I want to share something that I have not told many.  Reason being, if you don’t live with, or love someone, in chronic pain this will be hard to understand.  As an adult, my darkest point was when I spent 7 months in an episode of dizziness that I never thought would end.  My neurologist wasn’t sure of the cause. I was dizzy all day, every day.  Every single day. I recall the day about 5 months in when I  understood why a person living in chronic pain would choose to take his life.  Now, please don’t misunderstand me. I don’t condone suicide. I do not believe that is a choice.   My life is a cherished gift from God. All life is a gift from God.  But during that 7 month period, and at occasional times since then, God’s eternal promise is the only thing that gets me through.  Knowing that one day through eternal life,  I will no longer be bound to this Earthly body.  One day there will be no pain. That’s just enough to get me through. I do hope that day is far from now, though.

As I fumble through this journey with chronic pain and dizziness, I have asked: “Why me?” on more than one occasion.  But I never remember a time when I asked: “Why me, God?”  I  don’t blame God for my chronic pain.  Quite the opposite actually.  I thank God every single day.  I thank God for my health.  I thank Him for the health of my family.  And when my days are not so good, I thank God for getting me through the day. Truth be told, my life is wonderful.  

I have found much hope and relief from reading the Bible.  I have verses placed throughout my home, in my purse, on my desk at work, and reading these are therapeutic for me.  I have a verse for every character trait that I struggle with. I have a verse for strength, a verse for healing, a verse for letting go,  a verse for anxiety.  When my husband quit his job to pursue a different career, he put a verse near our computer. Several years later, it is still there and I read it nearly every day.
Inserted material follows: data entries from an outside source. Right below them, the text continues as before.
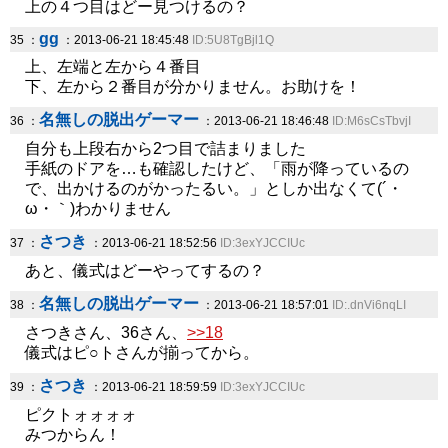
上の４つ目はどー見つけるの？
gg
35 ：
：2013-06-21 18:45:48
ID:5U8TgBjl1Q
上、左端と左から４番目
下、左から２番目が分かりません。お助けを！
名無しの脱出ゲーマー
36 ：
：2013-06-21 18:46:48
ID:M6sCsTbvjI
自分も上段右から2つ目で詰まりました
手紙のドアを…も確認したけど、「雨が降っているの
で、出かけるのがかったるい。」としか出なくて(´・
ω・｀)わかりません
さつき
37 ：
：2013-06-21 18:52:56
ID:3exYJCCIUc
あと、儀式はどーやってするの？
名無しの脱出ゲーマー
38 ：
：2013-06-21 18:57:01
ID:.dnVi6nqLI
さつきさん、36さん、
>>18
儀式はピ○トさんが揃ってから。
さつき
39 ：
：2013-06-21 18:59:59
ID:3exYJCCIUc
ピクトォォォォ
みつからん！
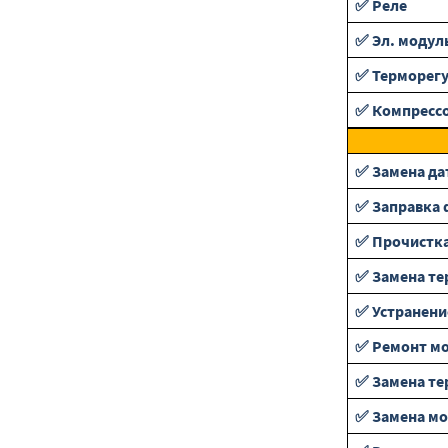
✅ Реле
✅ Эл. модул
✅ Терморег
✅ Компресс
✅ Замена да
✅ Заправка 
✅ Прочистка
✅ Замена те
✅ Устранени
✅ Ремонт мо
✅ Замена те
✅ Замена мо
When I am in need of a verse, one is instantly there for me.  The perfect one. Every single time. I will end with one today from the Book of Colossians:

And let the peace of Christ rule in your hearts, to which indeed you were called in one body.  And be thankful. Let the word of Christ dwell in you richly, teaching and admonishing one another in all wisdom, singing psalms and hymns and spiritual songs, with thankfulness in your hearts to God. And whatever you do, in word or deed, do everything in the name of Lord Jesus, giving thanks to God the Father through him.  ~Colossians 3:15-17

Wishing all of you a safe and joyous Easter!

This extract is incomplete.